Borneo Highlands




J. Hales



Major Habitat Type

Montane freshwaters

Drainages flowing into

South China Sea, Sulu Sea, Celebes Sea, Makassar Strait, Java Sea

Main rivers to other water bodies

Upper reaches of rivers like the Baram, Rajan, Sembakung, Kayan, Mahakan, and Kapuas.



This ecoregion covers the highlands of central Borneo, including portions of Sarah and Sarawak in Malaysia and North, East, Central and West Kalimantan in Indonesia.

Terrestrial habitats

Terrestrial ecoregions include Borneo montane rain forests [IM0103], Borneo lowland rain forests [IM0102], as well as an area of Borneo peat swamp forests [IM0104] and Sundaland heath forests [IM0161] in the upper Kapuas basin.

Description of endemic fishes

The ecoregion includes nearly 10 recorded endemic species. However, it is estimated that numbers may be closer to 50 endemic species (M. Kottelat pers. comm. 2006). It also contains an endemic genus (Hypergastromyzon) represented by two species (H. eubranch and H. humilis) and near-endemic genera (Gastromyzon, Glaniopsis, Protomyzon, Parhomaloptera) in the family Balitoridae.

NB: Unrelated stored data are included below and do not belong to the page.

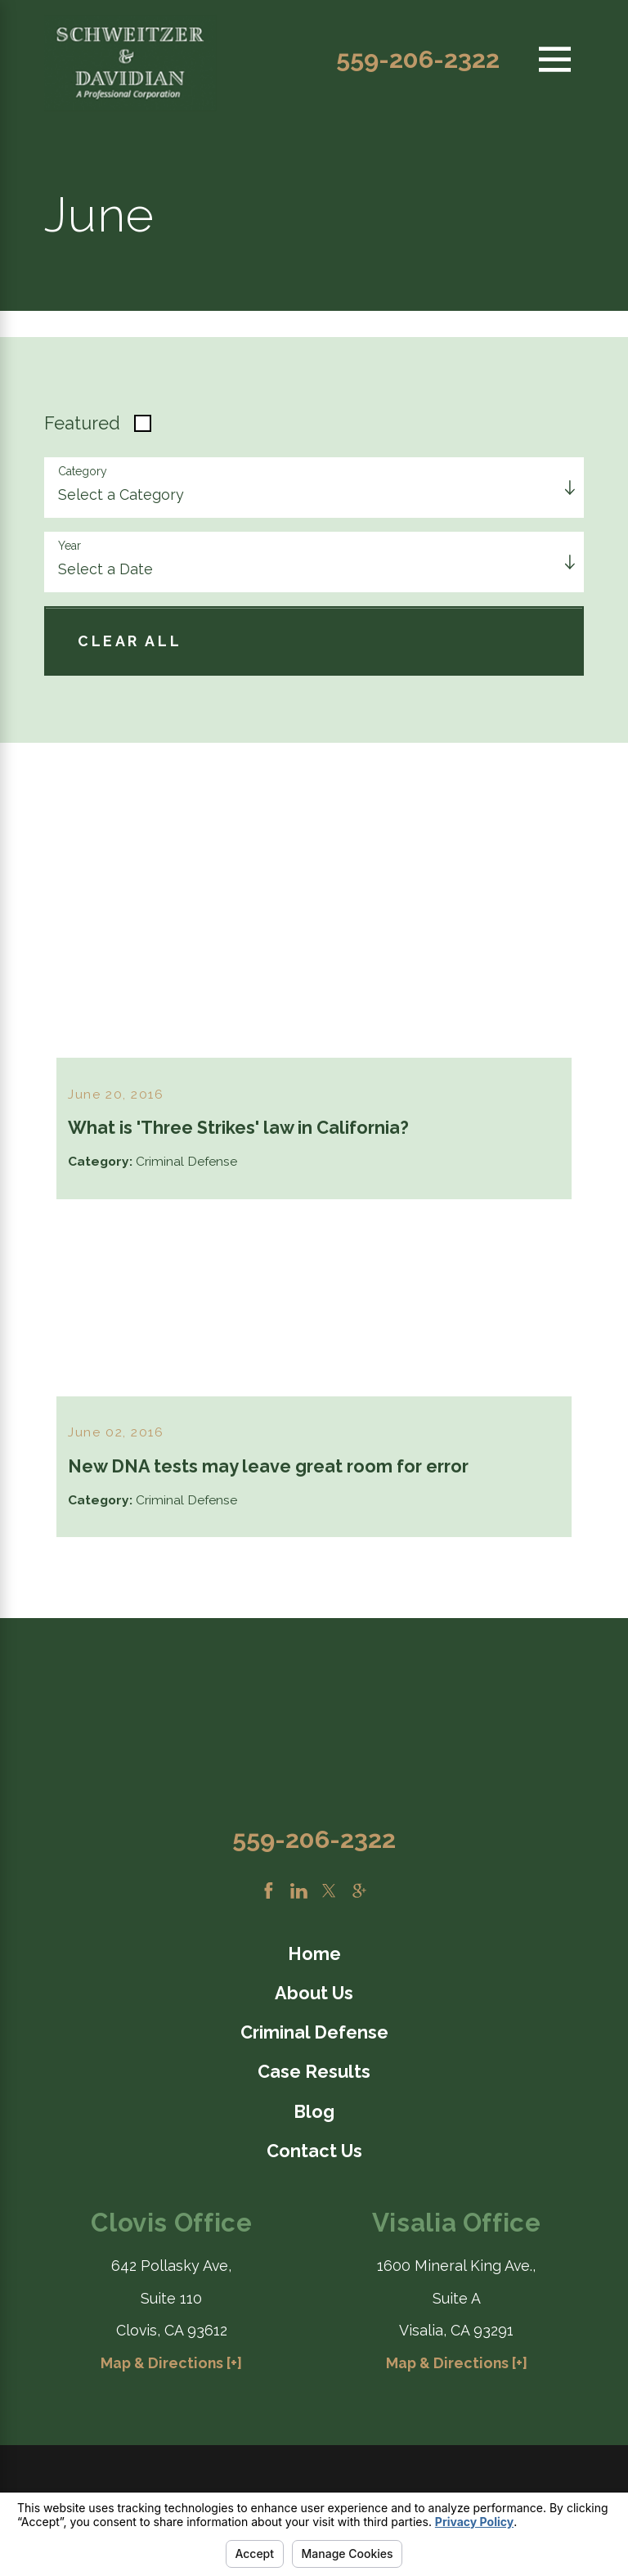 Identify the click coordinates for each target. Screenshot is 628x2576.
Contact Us (314, 2155)
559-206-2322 (418, 59)
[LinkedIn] (298, 1895)
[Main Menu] (555, 59)
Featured (82, 423)
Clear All (130, 641)
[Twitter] (329, 1895)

Justification for delineation

For Southeast Asia, delineations were determined using a bottom-up approach that employed both published and unpublished field data and expert assessment (Abell et al. 2008; Inger & Chin 1962; Kottelat et al. 1993; Popta 1906). The highlands of Borneo host a number of genera and species that are either endemic or closely related to taxa of the Annamite Cordillera, Hainan, and South China. Diversity seems to decrease from north to south. This ecoregion is tentatively recognized as a distinct ecoregion, but it is unclear if this is a single ecoregion, an assemblage of smaller regions, or whether it should be simply considered as part of Kapuas [ecoregion 741], Southeastern Borneo [746], Eastern Borneo [745], Northeastern Borneo [744], or Northwestern Borneo [742] because they have a mosaic distribution (M. Kottelat pers. comm. 2006).

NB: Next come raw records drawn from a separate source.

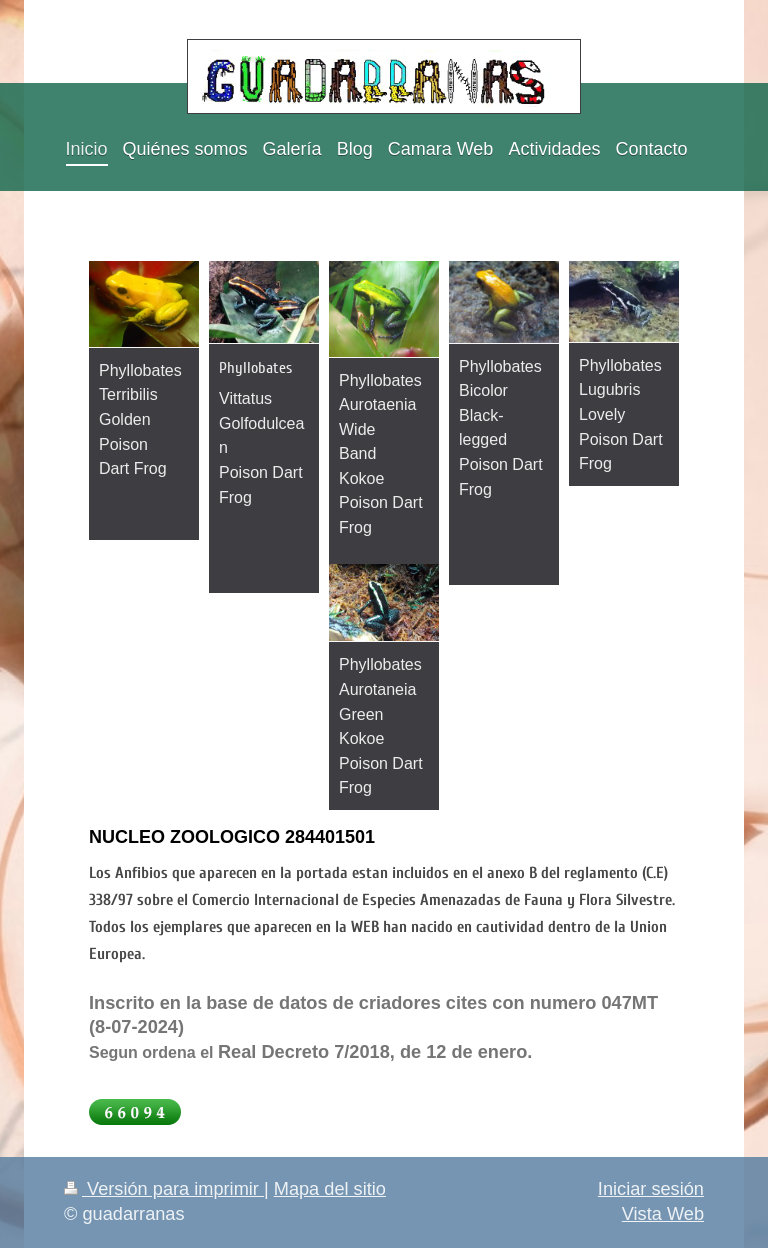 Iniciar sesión (651, 1189)
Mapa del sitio (330, 1189)
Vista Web (663, 1214)
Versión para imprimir (164, 1189)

Level of taxonomic exploration

The data of this ecoregion is still very fragmentary and restricted to a few localities in the Mahakam headwaters and Sabah (M. Kottelat pers. comm. 2006).

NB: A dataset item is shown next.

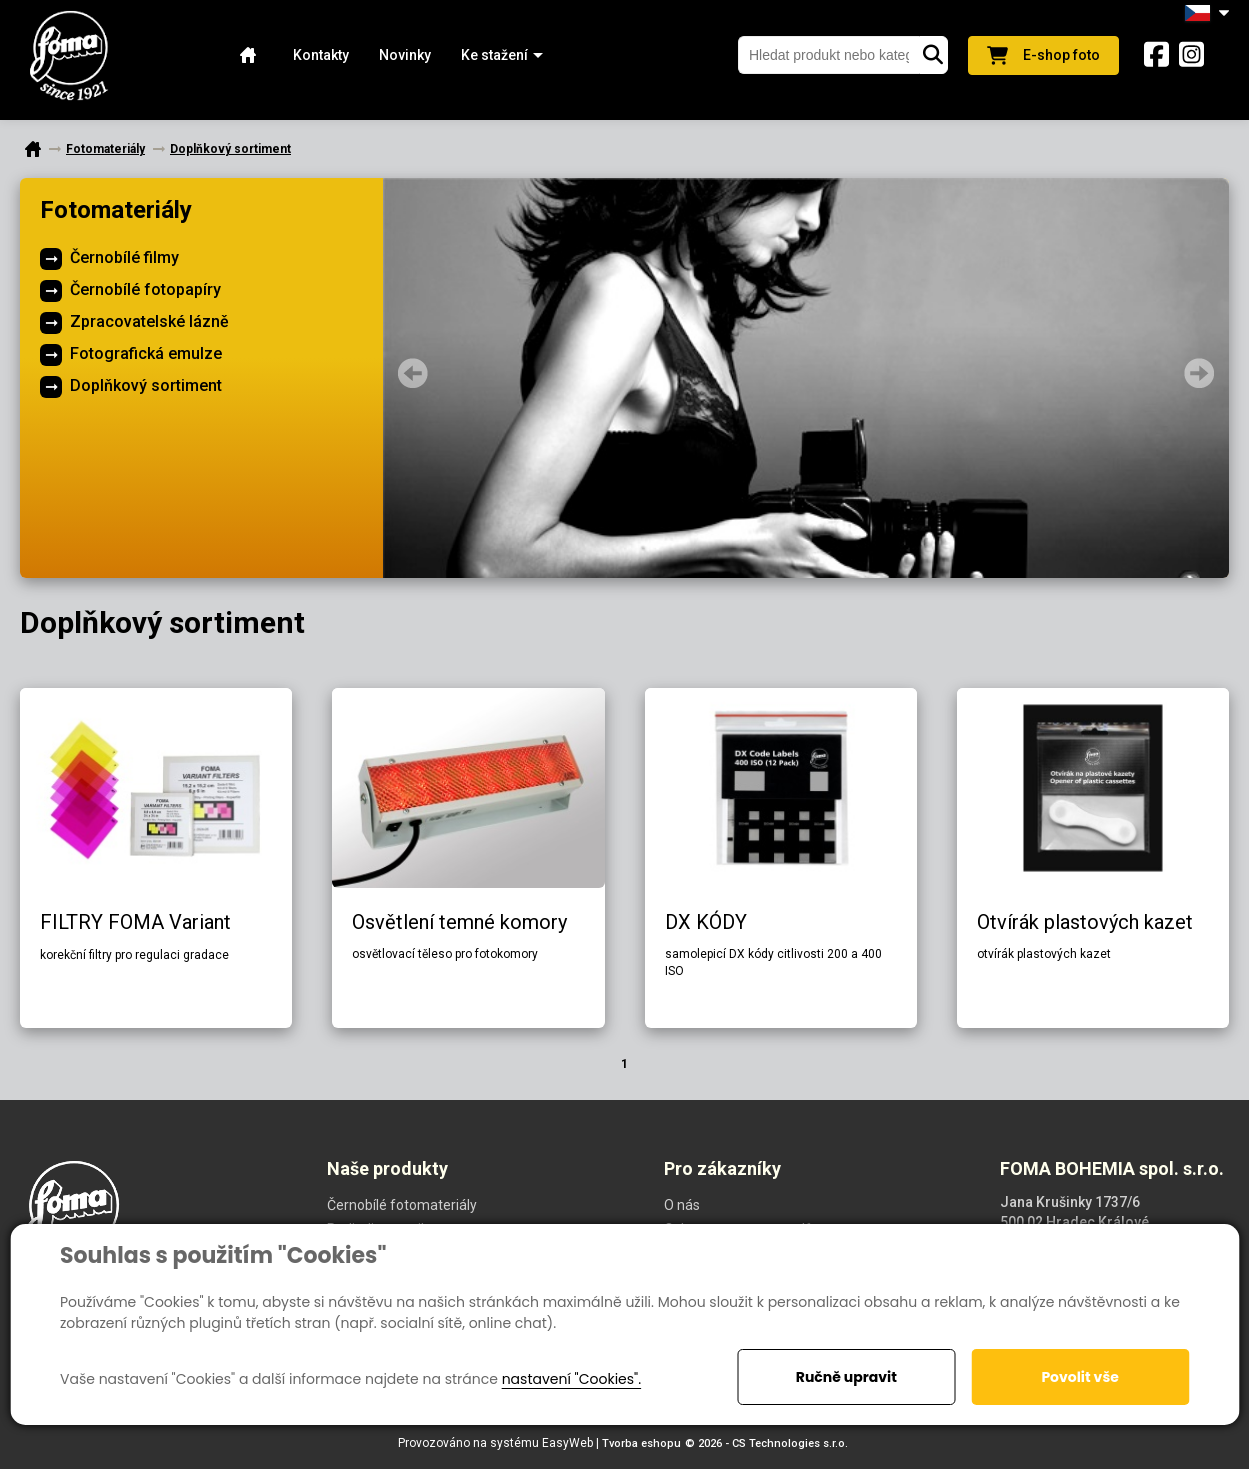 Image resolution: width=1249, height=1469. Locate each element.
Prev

  • Abell, Robin,M.L. Thieme,C. Revenga,M. Bryer,M. Kottelat,N. Bogutskaya,B. Coad,N. Mandrak,S.C. Balderas,W. Bussing,M.L.J. Stiassny,P. Skelton,G.R. Allen,P. Unmack,A. Naseka,R. Ng,N. Sindorf,J. Robertson,E. Armijo,J.V. Higgins,T.J. Heibel,E. Wikramanayake, (2008). "Freshwater Ecoregions of the World: A New Map of Biogeographic Units for Freshwater Biodiversity Conservation" BioScience 58 (5) pp. 403-414.
  • World Wildlife Fund (WWF) (2001) \Terrestrial Ecoregions of the World\ "<"">"
  • Kottelat, M.;Whitten, A. J. (1993). "Freshwater fishes of Western Indonesia and Sulawesi: additions and corrections" Hong Kong: Periplus.
  • Kottelat, M.,Whitten, A. J.,Kartikasari, S. N.;Wirjoatmodjo, S. (1993). "Freshwater fishes of Western Indonesia and Sulawesi" Hong Kong: Periplus.
  • Popta, C.M.L. (1906). "Resultats ichthyologiques des voyages scientifiques de Monsieur le Professeur Dr. A.W. Nieuwenhuis dans le centre de Bornéo (1898 et 1900)" Notes Leyden Muséum 27 pp. 1-304.
  • Inger, R. F. and Chin, P. K. (1962). "Freshwater fishes of North Borneo" Fieldiana Zoology 45 pp. 1-268.